|According to app marketers and developers, Apple is making quiet changes to the way it weighs and ranks apps on its App Store. Once driven almost entirely by download counts, the formula is now accounting for not only user ratings (which can be manipulated), but also how many refunds have been issued against the app, the popularity of in-app purchases or subscriptions, and longer-term user engagement.
While the inclusion of more methods should help produce better rankings, another likely aim of the changes would be to reduce the possibility of app marketing companies gaming the ratings system. Developers have told TechCrunch that they've noticed that ratings are updated less often (about every three hours rather than the previous 15 minutes), helping prevent marketing companies from engaging in short-term mass automated downloads to try and boost an app's position in the charts.
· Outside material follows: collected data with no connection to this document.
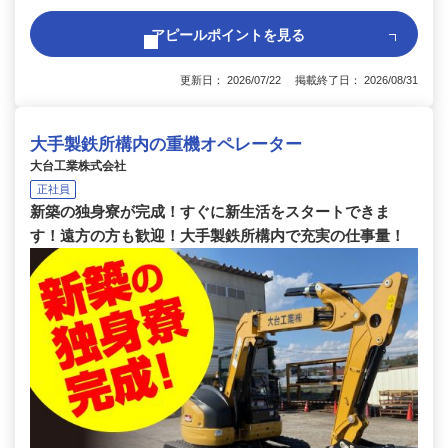
アピールポイントを見る
更新日： 2026/07/22 掲載終了日： 2026/08/31
大手製鉄所構内の重機オペレーター
大台工業株式会社
正社員
新築の独身寮が完成！すぐに新生活をスタートできま
す！遠方の方も歓迎！大手製鉄所構内で充実の仕事量！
The extra time is likely required for review of the records to determine automated spikes of download activity.
App marketing company Fiksu says that recently Apple has been giving apps with four-star or higher ratings a boost in the charts, while apps with less than three stars fall in the rankings -- even if the number of downloads remains the same as before. New or newly-updated apps also seem to be getting more of a boost in the rankings over older or not-recently-updated apps.
App discovery and marketing company Appsfire has reported that Apple is also evaluating factors like the number of refunds given out for an app, and evaluating revenue data differently as well. Now, paid apps are weighted differently than "free to play" or depending on IAP type apps are, since they gain revenue in two different ways. The fact that a program was initially free may have in Apple's view been unfairly skewing the results.
The company is also said to be studying usage information, which is routinely collected from apps. Apple is allegedly looking at factors such as how many times the app was opened on the first day, the second day, a week later and so on. Measures such as these reveal the level of engagement a user has with an app beyond the "novelty factor" and may prove useful in attracting and delivering results to advertisers.